CHAPTER XXI.
IN THE RESIDENT’S OFFICE.
Verstork was much too late.
After the scene in the hut near the Djoerang Pringapoes, he ought at once to have jumped into the saddle and there and then have galloped off to Santjoemeh; thus he might possibly have succeeded in warding off the storm that was gathering over his head. As it was, he had allowed another to forestall him. It was not long before he found that out.
“So!—that is your report of what has taken place!” said van Gulpendam, in the most offensive and sneering tone imaginable, when the Controller at length, after having long been kept waiting and after having times out of number paced up and down the front-gallery, had been admitted into the presence of his chief.

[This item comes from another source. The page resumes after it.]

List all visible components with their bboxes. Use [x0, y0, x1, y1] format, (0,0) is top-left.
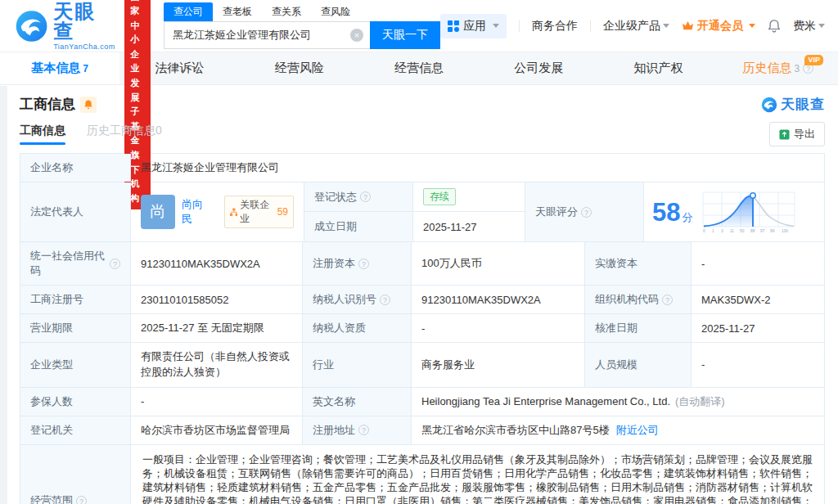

“So—that is your report is it? It seems to me you have taken your time about it! Yesterday, before noon, the information had already reached me. A pleasant dinner time for me when such things are occurring in my residency. But the gentlemen, it seems, were amusing themselves with hunting. Oh, yes! anything may be going on in their district, then they see nothing, they hear nothing!”
“But, Resident—” Verstork ventured to say.
“Hold your tongue, sir,” cried van Gulpendam, savagely, “I have asked you no question, when I do it will be time enough to answer, and then, I suspect, you will have no reply to make.”
Verstork was standing there, in the office of his superior officer, pale as death and unnerved and biting his lips with suppressed rage.
“I cannot say, Mr. Verstork, that you have clapped on too much sail—you have been somewhat slow in making me acquainted with these painful events.”